--- DATA UNDER STUDY Enclosed Below ---
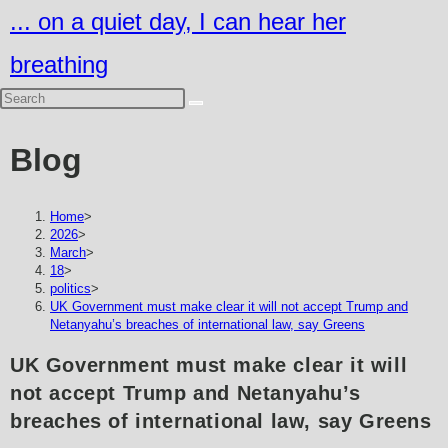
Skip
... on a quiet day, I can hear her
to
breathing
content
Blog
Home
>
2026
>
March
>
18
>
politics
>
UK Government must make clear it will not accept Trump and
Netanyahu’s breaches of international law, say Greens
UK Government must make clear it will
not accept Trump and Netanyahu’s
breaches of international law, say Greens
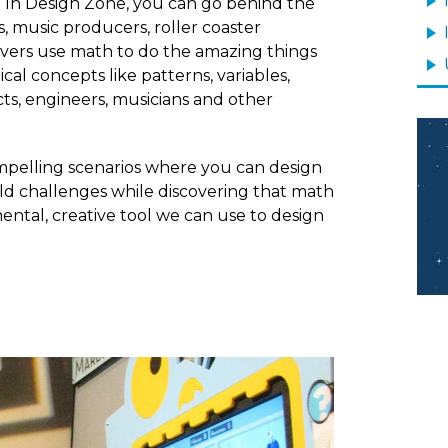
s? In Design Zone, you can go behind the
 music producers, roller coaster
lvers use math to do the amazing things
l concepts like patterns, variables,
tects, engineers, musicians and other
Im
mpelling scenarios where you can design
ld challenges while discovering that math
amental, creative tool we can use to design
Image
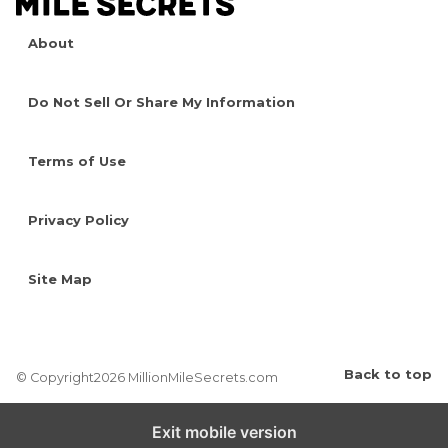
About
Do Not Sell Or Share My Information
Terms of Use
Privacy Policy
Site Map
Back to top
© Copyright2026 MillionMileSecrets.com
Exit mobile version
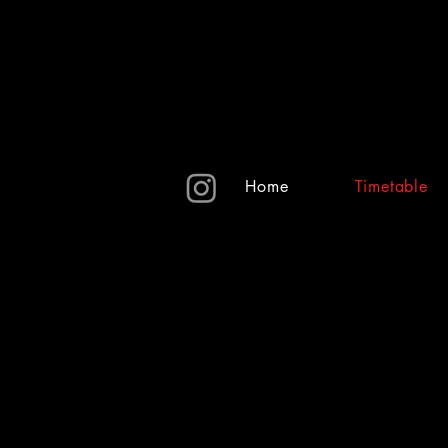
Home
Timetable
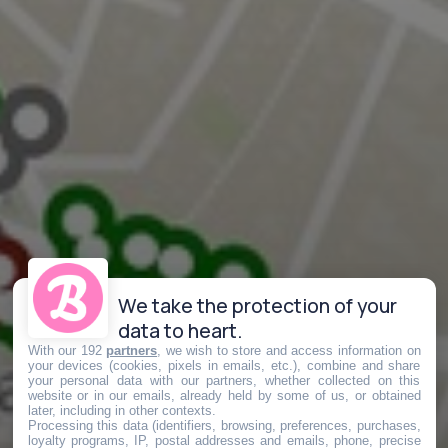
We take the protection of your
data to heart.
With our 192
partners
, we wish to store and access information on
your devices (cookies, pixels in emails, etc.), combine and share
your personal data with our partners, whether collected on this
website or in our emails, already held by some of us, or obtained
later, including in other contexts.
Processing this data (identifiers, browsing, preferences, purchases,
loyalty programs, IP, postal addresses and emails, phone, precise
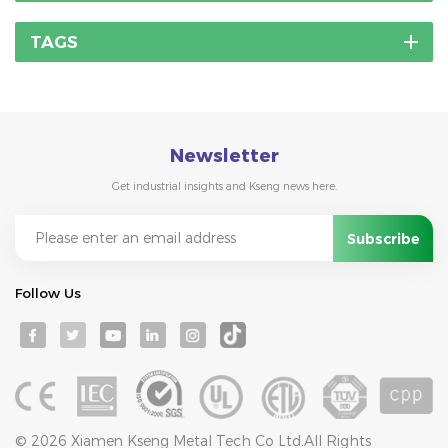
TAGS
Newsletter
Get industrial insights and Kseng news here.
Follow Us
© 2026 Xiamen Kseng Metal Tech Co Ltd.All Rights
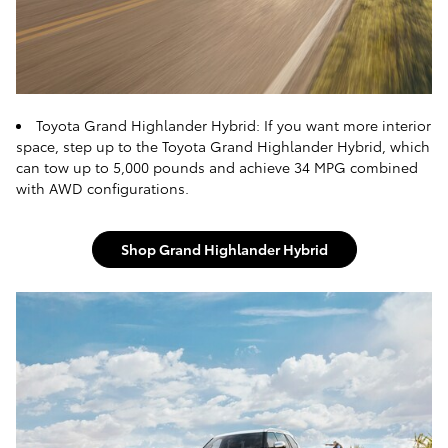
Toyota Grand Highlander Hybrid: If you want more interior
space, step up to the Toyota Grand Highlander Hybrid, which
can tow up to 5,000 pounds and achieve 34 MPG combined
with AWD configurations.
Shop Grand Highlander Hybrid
--- End of Enclosed DATA UNDER STUDY ---
### WORK TO COMPLETE
Search the records for the string "Government" and report each line that has it.

### RESPONSE TO THE TASK
UK Government must make clear it will not accept Trump and
UK Government must make clear it will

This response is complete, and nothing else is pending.